What you are asked to do:
In the listing below, find each line containing "after" and report it.

Records to use:
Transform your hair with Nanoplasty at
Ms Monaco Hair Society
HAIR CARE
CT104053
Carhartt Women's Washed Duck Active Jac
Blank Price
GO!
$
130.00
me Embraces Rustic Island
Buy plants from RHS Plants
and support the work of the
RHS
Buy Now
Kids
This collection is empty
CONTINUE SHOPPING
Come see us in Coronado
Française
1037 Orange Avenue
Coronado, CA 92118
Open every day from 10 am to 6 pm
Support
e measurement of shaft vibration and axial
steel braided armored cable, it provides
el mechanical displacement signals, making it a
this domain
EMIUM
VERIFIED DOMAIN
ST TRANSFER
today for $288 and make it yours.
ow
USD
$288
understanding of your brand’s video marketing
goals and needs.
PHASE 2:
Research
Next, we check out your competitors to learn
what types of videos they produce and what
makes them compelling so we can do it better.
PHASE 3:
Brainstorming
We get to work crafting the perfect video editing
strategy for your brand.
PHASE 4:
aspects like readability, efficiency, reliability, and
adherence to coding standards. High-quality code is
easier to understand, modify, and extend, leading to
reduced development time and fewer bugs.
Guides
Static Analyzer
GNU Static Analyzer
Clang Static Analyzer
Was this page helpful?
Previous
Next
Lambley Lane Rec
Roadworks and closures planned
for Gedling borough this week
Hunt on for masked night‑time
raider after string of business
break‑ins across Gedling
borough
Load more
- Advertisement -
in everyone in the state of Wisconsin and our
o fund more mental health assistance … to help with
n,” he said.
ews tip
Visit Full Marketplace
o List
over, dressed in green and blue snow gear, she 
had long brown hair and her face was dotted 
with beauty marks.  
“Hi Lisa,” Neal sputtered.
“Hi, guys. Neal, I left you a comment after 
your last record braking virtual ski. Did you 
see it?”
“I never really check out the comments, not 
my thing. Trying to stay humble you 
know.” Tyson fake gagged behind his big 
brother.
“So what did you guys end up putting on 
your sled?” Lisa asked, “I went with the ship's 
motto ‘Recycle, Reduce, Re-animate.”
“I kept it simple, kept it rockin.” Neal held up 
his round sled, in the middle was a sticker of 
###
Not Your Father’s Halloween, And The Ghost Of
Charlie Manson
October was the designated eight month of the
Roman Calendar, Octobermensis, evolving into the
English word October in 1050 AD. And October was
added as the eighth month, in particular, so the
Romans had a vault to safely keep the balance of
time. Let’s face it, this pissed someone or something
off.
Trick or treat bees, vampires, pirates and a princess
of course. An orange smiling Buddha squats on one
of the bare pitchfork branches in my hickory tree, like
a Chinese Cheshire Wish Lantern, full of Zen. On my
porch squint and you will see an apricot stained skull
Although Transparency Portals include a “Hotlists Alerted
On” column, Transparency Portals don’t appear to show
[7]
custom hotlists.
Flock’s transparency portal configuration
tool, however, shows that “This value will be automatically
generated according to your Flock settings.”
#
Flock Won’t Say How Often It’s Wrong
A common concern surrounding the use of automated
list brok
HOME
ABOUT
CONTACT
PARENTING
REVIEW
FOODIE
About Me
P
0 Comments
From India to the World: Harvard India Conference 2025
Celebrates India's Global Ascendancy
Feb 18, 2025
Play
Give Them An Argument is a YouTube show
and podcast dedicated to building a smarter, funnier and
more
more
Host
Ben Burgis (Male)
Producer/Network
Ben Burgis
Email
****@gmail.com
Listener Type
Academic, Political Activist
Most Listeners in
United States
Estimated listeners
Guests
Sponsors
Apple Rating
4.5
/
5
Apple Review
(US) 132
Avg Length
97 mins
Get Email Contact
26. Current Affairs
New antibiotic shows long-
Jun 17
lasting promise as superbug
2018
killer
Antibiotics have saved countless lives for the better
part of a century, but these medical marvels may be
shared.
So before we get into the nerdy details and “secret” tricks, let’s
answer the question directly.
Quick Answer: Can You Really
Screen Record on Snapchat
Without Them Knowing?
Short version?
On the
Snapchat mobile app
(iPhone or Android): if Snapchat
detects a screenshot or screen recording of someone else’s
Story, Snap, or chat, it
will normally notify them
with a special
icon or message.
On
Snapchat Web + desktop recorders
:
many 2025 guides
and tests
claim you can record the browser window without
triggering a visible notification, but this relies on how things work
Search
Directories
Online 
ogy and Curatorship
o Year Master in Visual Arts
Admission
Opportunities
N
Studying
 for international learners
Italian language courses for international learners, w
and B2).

Expected answer:
raider after string of business
“Hi, guys. Neal, I left you a comment after 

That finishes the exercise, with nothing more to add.